DETAILED DESCRIPTION OF THE INVENTION

[0014] Referring now to FIG. 1, the respiratory system of the patient starts at the mouth and extends through the vocal cords and into the trachea where it then joins the main stem bronchi B which leads into the right lung RL and the left lung LL. The bronchi going into the right lung divide into the three lobar bronchi which lead into the upper lobe UL, the middle lobe ML and the lower lobe LWL. The lobes of the right lung each include ten segments which are discrete units of the lung separated from each other by a fibrous septum generally referred to as a lung wall. The left lung LL includes only an upper lobe UL and a lower lobe LWL, where the individual lobes include eight or nine segments.

[0015] Each lung segment, also referred to as a bronchopulmonary segment, is an anatomically distinct unit or compartment of the lung which is fed air by a tertiary bronchus and which oxygenates blood through a tertiary artery. Normally, the lung segment and its surrounding fibrous septum are intact units which can be surgically removed or separated from the remainder of the lung without interrupting the function of the surrounding lung segments.

[0016] The presence of collateral flow channels in the fibrous septum or wall of a diseased lung segment is problematic since the diseased segment cannot be removed or even isolated successfully with the collateral channels intact. In the case of isolation and deflation of the diseased lung segment, the presence of the collateral channels will permit the reentry of air as the patient breathes. Thus, the present invention, by occluding the collateral passages, returns a perforate or porous lung wall into a functionally intact lung wall which permits subsequent treatment of diseased regions using endobronchial or other treatment protocols.

[0017] FIGS. 2A and 2B illustrate a collateral ventilation pathway (CVP) in a lung, including the pores of Kahn, Lambert's canals, and Martin's channels. These pathways permit cross communication between segments within a lobe. It has been hypothesized that in the presence of emphysema and a missing lobar fissure, these structures allow cross communication from a segment of one lobe to a segment of a neighboring lobe, as shown in FIG. 2A. FIG. 2B describes an incomplete fissure F between two lobes as an example of airway incursion from one lobe UL to another LWL. The airway incursion effectively connects the bronchial trees from neighboring lobes collaterally.
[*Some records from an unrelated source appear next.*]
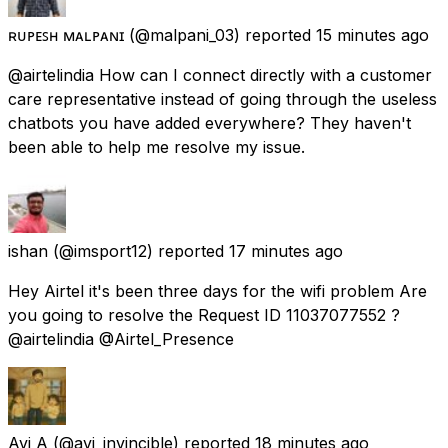
ʀᴜᴘᴇꜱʜ ᴍᴀʟᴘᴀɴɪ
(@malpani_03) reported
15 minutes ago
@airtelindia How can I connect directly with a customer
care representative instead of going through the useless
chatbots you have added everywhere? They haven't
been able to help me resolve my issue.
ishan
(@imsport12) reported
17 minutes ago
Hey Airtel it's been three days for the wifi problem Are
you going to resolve the Request ID 11037077552 ?
@airtelindia @Airtel_Presence
Avi A
(@avi_invincible) reported
18 minutes ago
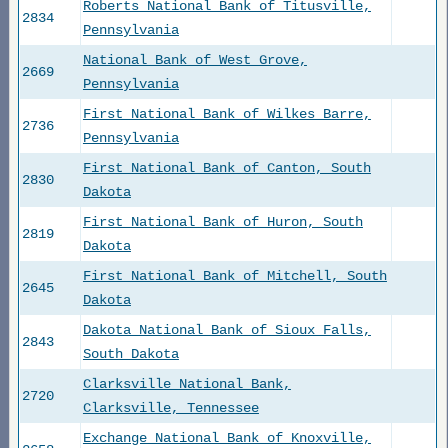
Roberts National Bank of Titusville,
2834
Pennsylvania
National Bank of West Grove,
2669
Pennsylvania
First National Bank of Wilkes Barre,
2736
Pennsylvania
First National Bank of Canton, South
2830
Dakota
First National Bank of Huron, South
2819
Dakota
First National Bank of Mitchell, South
2645
Dakota
Dakota National Bank of Sioux Falls,
2843
South Dakota
Clarksville National Bank,
2720
Clarksville, Tennessee
Exchange National Bank of Knoxville,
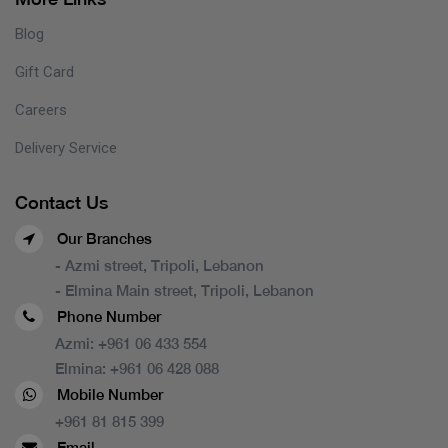
Blog
Gift Card
Careers
Delivery Service
Contact Us
Our Branches
- Azmi street, Tripoli, Lebanon
- Elmina Main street, Tripoli, Lebanon
Phone Number
Azmi:
+961 06 433 554
Elmina:
+961 06 428 088
Mobile Number
+961 81 815 399
Email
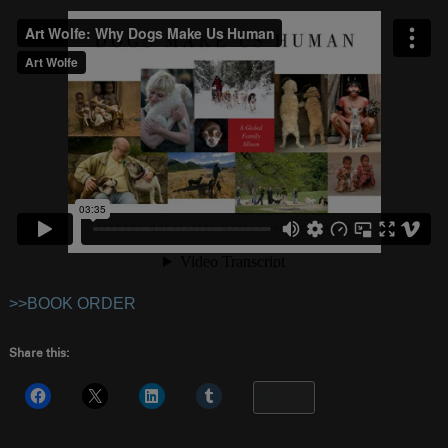
>>BOOK ORDER
Share this:
More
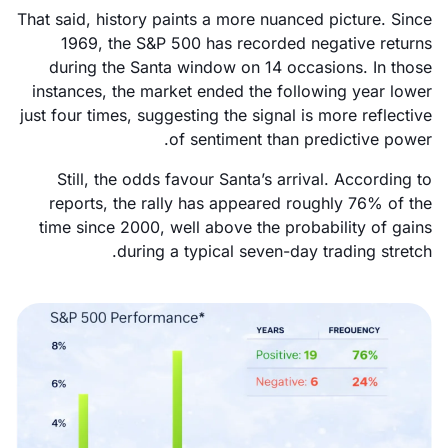
That said, history paints a more nuanced picture. Since
1969, the S&P 500 has recorded negative returns
during the Santa window on 14 occasions. In those
instances, the market ended the following year lower
just four times, suggesting the signal is more reflective
of sentiment than predictive power.
Still, the odds favour Santa’s arrival. According to
reports, the rally has appeared roughly 76% of the
time since 2000, well above the probability of gains
during a typical seven-day trading stretch.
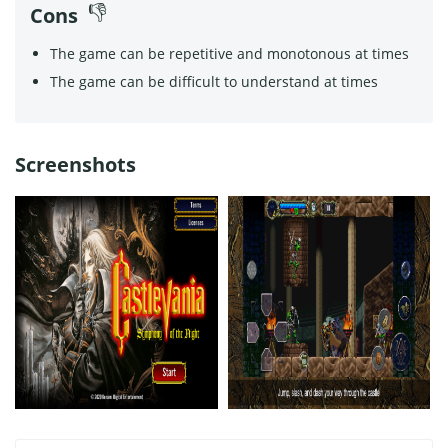
Cons
The game can be repetitive and monotonous at times
The game can be difficult to understand at times
Screenshots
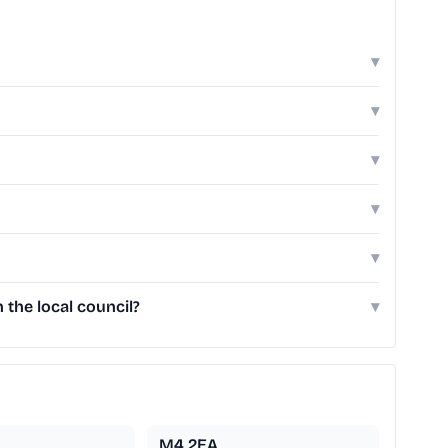
▾
▾
▾
▾
▾
 the local council?
▾
M4 2EA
[0018] According to the present invention the patient is usually diagnosed for the presence or absence of collateral ventilation (CV), typically using a minimally invasive catheter-based spirometry test described in co-pending application Ser. No. 11/296,951 (Attorney Docket No. 017534-002820US), the full disclosure of which is incorporated herein by reference. The test requires only a simple benign catheterization procedure. Usually, the patient is further diagnosed, using a minimally invasive catheter-based procedure to determine which area of the lung is most diseased and in most need of treatment, e.g., as described in U.S. patent Ser. No. 10/241,733 (Attorney Docket No. 017534-001710US), the full disclosure of which is incorporated herein by reference. Performing these diagnostic tests pre-operatively will help assure that the collateral channel treatment is performed in a lung area that is free from problematic collateral pathways and which can benefit from the treatment.

[0019] Collateral channels may have beneficial effects in emphysematic patients such as limitation of hyperinflation, minimization of bullae formation, and reduce flow limitation during exhalation. Therefore, when closing the collateral channels, the risk has to be offset by the benefit. In the present invention, since the lung area is preferably first diagnosed as an area that can benefit by being collapsed by the lung volume reduction procedure, the benefit of closing the collateral channels is more likely to offset the risk of closing these channels.